SUPPLIED INFORMATION below:
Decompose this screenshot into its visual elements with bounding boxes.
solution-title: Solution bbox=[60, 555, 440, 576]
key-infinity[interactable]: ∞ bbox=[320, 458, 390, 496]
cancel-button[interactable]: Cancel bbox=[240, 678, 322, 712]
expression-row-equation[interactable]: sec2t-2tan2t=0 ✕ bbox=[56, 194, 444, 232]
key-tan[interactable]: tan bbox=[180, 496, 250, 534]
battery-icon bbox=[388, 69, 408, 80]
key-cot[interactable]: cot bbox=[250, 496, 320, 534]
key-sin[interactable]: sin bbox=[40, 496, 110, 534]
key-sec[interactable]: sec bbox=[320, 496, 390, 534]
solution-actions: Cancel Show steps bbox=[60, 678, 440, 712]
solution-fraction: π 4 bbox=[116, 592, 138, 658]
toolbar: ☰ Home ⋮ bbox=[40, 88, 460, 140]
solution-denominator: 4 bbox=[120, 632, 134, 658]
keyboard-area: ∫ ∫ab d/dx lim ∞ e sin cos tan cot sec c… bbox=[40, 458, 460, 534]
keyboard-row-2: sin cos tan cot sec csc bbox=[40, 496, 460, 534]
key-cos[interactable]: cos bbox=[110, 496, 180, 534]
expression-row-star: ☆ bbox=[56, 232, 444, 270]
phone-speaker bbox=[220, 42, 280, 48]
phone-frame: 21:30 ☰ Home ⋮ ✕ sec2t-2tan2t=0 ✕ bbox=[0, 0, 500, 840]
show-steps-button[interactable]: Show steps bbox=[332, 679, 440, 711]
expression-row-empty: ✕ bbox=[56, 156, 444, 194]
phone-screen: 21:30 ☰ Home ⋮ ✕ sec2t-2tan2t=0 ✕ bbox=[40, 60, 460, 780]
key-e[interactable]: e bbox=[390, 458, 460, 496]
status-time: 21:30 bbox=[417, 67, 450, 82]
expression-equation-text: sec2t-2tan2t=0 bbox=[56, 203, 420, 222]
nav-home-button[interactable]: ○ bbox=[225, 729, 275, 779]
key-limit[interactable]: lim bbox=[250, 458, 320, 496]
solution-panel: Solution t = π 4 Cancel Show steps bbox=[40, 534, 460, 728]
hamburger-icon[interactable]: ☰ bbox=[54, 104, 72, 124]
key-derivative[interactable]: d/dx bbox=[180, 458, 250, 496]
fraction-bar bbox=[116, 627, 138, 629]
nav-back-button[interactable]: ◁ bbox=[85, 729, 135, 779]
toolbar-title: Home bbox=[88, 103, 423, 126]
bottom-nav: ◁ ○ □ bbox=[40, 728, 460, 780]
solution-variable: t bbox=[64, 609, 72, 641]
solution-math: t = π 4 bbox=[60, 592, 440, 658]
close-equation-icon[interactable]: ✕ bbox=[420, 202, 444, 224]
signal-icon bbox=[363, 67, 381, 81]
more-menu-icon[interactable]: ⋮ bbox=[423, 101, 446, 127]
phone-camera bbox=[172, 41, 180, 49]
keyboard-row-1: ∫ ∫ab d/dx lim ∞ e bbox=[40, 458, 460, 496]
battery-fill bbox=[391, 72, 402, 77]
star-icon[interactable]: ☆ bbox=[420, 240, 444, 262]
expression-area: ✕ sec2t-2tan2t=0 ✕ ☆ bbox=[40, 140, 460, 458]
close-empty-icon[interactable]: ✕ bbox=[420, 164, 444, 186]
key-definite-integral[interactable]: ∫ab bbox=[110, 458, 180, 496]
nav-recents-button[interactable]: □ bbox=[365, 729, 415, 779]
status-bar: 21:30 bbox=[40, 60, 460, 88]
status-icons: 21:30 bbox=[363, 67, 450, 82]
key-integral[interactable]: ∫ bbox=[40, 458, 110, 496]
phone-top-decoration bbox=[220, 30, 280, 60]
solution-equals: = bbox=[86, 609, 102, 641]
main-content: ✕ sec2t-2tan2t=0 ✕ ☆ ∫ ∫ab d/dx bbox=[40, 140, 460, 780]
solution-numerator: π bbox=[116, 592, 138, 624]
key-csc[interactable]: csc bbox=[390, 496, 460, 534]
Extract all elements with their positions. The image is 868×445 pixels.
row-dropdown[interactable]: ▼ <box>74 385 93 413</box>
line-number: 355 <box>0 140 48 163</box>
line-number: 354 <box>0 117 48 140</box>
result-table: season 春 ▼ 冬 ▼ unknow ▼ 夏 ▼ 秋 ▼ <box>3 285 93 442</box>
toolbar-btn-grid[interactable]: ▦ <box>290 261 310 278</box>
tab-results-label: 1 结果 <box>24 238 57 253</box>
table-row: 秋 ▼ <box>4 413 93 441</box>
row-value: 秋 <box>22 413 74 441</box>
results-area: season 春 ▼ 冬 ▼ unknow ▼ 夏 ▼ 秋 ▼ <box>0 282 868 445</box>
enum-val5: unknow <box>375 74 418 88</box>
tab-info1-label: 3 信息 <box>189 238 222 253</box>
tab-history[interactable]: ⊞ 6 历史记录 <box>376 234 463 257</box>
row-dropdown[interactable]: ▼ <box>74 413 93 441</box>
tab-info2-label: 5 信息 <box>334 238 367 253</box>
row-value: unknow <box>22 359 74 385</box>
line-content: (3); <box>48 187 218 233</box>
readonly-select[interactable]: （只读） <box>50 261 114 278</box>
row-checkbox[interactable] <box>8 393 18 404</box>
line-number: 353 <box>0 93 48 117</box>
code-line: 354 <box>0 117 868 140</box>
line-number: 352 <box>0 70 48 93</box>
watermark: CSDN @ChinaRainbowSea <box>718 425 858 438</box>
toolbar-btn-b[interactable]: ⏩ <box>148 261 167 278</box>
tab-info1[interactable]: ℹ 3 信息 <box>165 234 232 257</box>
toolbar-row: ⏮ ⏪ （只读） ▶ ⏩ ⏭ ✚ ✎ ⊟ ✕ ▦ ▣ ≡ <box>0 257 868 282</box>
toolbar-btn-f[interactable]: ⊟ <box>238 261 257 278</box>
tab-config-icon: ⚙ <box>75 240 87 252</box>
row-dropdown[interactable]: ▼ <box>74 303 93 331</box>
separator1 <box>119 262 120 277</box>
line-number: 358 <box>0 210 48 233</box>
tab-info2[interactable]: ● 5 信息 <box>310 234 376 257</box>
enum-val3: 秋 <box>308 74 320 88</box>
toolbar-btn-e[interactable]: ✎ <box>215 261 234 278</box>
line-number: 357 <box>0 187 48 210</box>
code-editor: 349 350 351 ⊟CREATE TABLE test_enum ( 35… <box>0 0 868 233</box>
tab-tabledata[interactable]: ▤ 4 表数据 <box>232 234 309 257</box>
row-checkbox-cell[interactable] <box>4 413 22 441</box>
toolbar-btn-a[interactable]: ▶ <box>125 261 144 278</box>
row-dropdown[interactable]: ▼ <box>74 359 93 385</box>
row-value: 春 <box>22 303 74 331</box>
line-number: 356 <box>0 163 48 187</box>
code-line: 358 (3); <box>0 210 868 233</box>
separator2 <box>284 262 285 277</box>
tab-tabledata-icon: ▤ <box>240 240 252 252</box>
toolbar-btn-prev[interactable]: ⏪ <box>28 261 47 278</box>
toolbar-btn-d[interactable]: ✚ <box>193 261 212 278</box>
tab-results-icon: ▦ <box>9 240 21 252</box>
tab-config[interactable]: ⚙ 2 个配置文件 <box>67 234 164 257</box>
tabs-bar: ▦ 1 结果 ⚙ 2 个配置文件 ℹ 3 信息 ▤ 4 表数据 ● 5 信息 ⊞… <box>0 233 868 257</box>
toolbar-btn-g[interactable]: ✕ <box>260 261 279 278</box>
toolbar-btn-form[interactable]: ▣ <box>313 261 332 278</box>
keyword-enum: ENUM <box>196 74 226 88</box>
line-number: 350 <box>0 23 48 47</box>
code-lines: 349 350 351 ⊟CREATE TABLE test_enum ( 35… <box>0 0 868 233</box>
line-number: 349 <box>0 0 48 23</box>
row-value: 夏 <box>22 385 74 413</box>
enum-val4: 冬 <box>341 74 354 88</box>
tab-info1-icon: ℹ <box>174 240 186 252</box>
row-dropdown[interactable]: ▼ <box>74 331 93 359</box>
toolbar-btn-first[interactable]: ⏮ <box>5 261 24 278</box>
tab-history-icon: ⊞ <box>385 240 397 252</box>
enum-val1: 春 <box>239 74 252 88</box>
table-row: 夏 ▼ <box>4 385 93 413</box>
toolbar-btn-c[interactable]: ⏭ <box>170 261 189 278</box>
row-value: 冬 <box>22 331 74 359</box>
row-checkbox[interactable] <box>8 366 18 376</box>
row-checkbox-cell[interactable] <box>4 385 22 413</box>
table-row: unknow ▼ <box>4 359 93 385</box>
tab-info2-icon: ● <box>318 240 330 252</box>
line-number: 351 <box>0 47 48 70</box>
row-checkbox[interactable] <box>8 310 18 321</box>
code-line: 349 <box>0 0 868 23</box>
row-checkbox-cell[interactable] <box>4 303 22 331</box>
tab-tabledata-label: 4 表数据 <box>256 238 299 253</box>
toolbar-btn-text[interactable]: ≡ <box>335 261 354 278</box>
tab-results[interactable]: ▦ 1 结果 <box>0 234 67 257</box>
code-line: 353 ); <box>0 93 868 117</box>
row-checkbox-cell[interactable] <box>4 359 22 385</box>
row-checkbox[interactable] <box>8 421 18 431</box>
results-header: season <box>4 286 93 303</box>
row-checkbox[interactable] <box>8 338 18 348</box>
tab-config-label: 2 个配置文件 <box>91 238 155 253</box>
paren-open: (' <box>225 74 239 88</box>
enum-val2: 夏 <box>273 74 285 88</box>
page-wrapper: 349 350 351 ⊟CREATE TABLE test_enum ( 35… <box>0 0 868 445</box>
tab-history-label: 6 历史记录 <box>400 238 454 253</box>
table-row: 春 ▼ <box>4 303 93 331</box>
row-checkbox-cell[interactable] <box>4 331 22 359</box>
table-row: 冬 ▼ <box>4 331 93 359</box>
End of SUPPLIED INFORMATION.
• **EXERCISE INSTRUCTIONS**
Out of the records above, pull the lines that include the word "CREATE".

• **SOLUTION FOR THIS EXERCISE**
code-editor: 349 350 351 ⊟CREATE TABLE test_enum ( 35… <box>0 0 868 233</box>
code-lines: 349 350 351 ⊟CREATE TABLE test_enum ( 35… <box>0 0 868 233</box>
page-wrapper: 349 350 351 ⊟CREATE TABLE test_enum ( 35… <box>0 0 868 445</box>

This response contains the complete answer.